NEW YORK -- A class-action lawsuit charging invasion of privacy has been filed against America Online (AOL) and its subsidiary Netscape Communications Corp.
The lawsuit, filed in the Seventh New York District Court by plaintiff Christopher Specht, charges that "SmartDownload," a software product distributed by Netscape, has been "spying on" Internet users' activities. AOL, based in Dulles, Va., acquired Netscape, of Mountain View, Calif., in 1998.
Specht is a photographer who runs several photographic websites, some with sensitive materials, that invite visitors to download .exe files. He has brought this action on behalf of himself and other "persons or entities who maintain websites on the Internet that provide .exe or .zip files that can be downloaded by Internet users."
The suit is seeking to recover damages resulting from the alleged theft of the plaintiff's private information, in violation of the Electronic Communications Privacy Act and the Computer Fraud Abuse Act.
The SmartDownload software enables users to interrupt an .exe or .zip file download without corrupting the data being sent. The software, claims the suit, "secretly transmits to defendants [Netscape] information identifying the name, type, and source of each and every .exe and .zip file that an Internet user downloads from any site on the Internet."
Further, the suit maintains that "coupled with the unique information uniquely identifying each visitor, it permits Netscape to create a continuing profile of ... each visitor's file transfers over time."
"We believe that there are potentially hundreds of thousands of people who have been affected by this," Joshua Rubin, class action attorney and partner at Abbey, Gardy & Squitieri, LLP, who filed the suit, told UpsideToday. As far as he is concerned, "SmartDownload is an electronic bugging device."
AOL and Netscape did not return calls.
Scary stuff? Depends on who you ask. Ralph Losey, an Internet law specialist, at TheFloridaLawFirm.com, told UpsideToday, "It's the same old privacy issues that were raised by credit cards but with more and more people joining the Internet this has become a sensitive area of the law." In order to avoid such "invasion of privacy suits" in the future, Losey recommends disclosure of services and potential breaches to an individual's privacy via the agreement page. "Nobody reads them but it protects the company even if it's only a technical disclosure," he said.
Without the benefit of sufficient legislation governing online privacy, Losey said, the industry has been policing itself. "At the moment this is a cutting-edge issue," Losey said. "I am surprised by Netscape, if this suit is correct." Losey does see a point in the future when legislatures will be forced to address the issue of Internet privacy and the collection of a Web surfer's content habits.
Don't pencil a date for this year though.
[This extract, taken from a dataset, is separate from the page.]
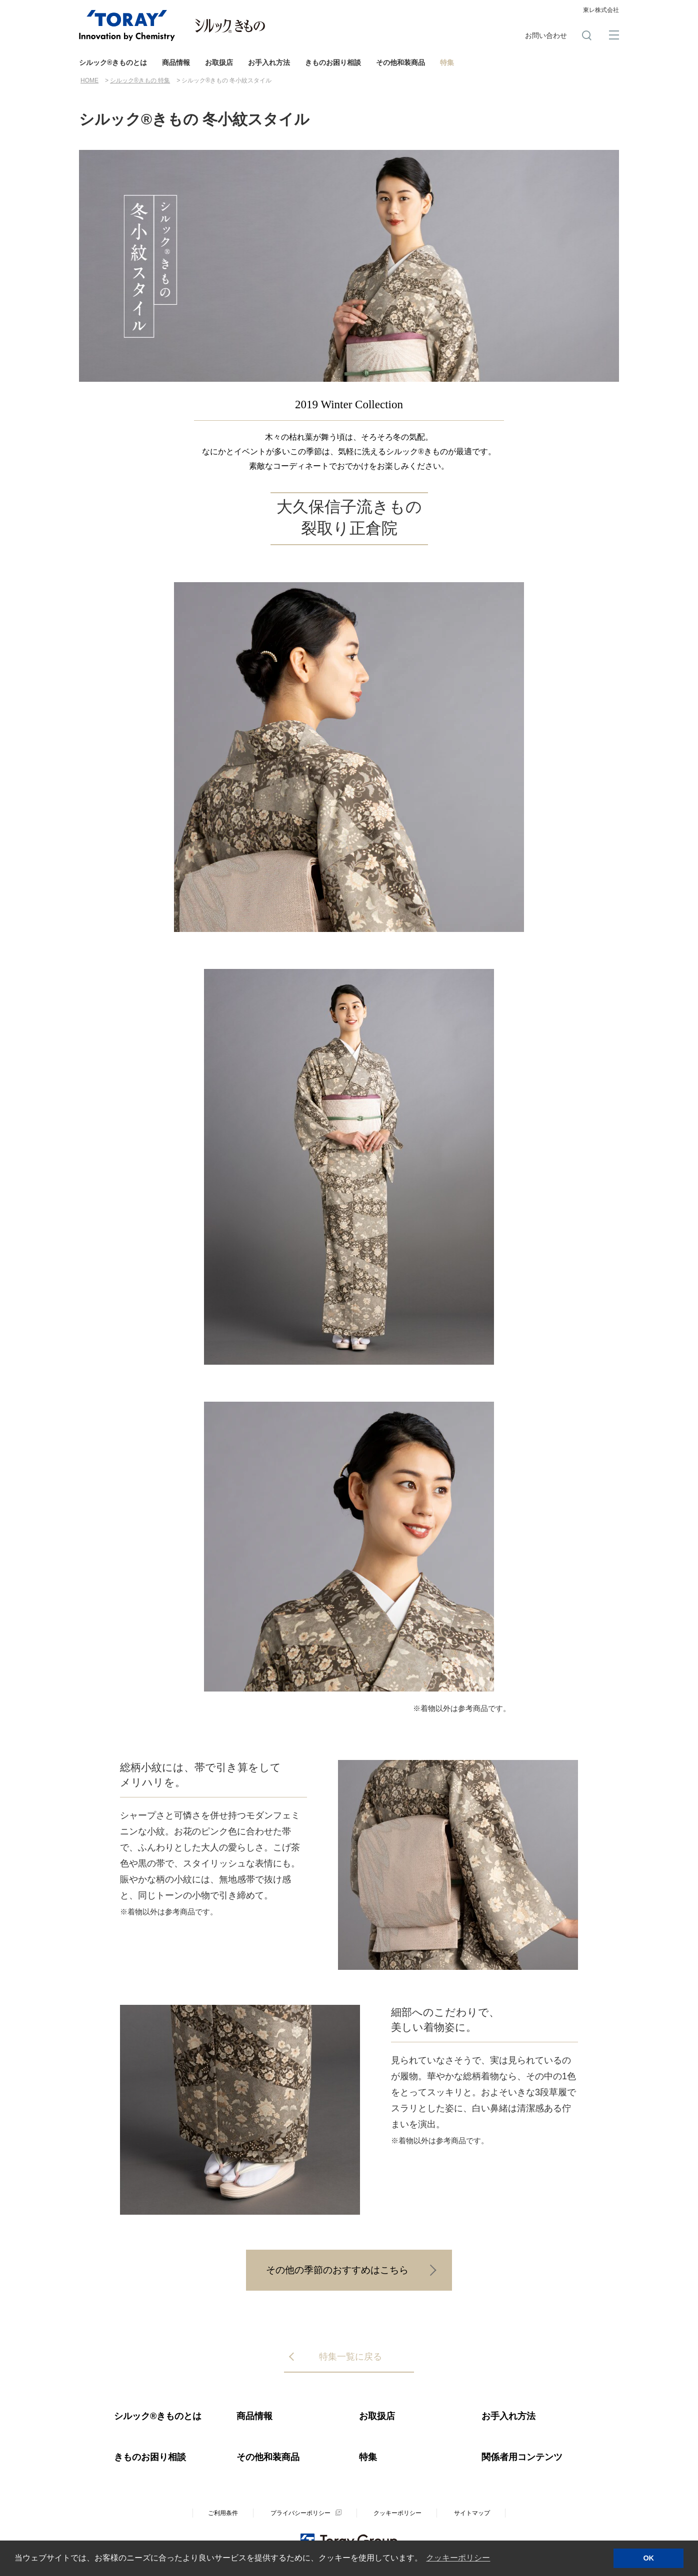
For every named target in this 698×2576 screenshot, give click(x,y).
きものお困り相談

Said Losey, "I suspect the Internet industry will continue self-policing, and that there will be pro-bono cases trying to protect individuals against corporations," that will test the law.
Rubin hopes that the case will focus people's attention and that the litigation will make a change. "There are so many ways that our privacy is being violated on the Internet, " he said. "The contents of a person's computer should not be public just because you surf the Net."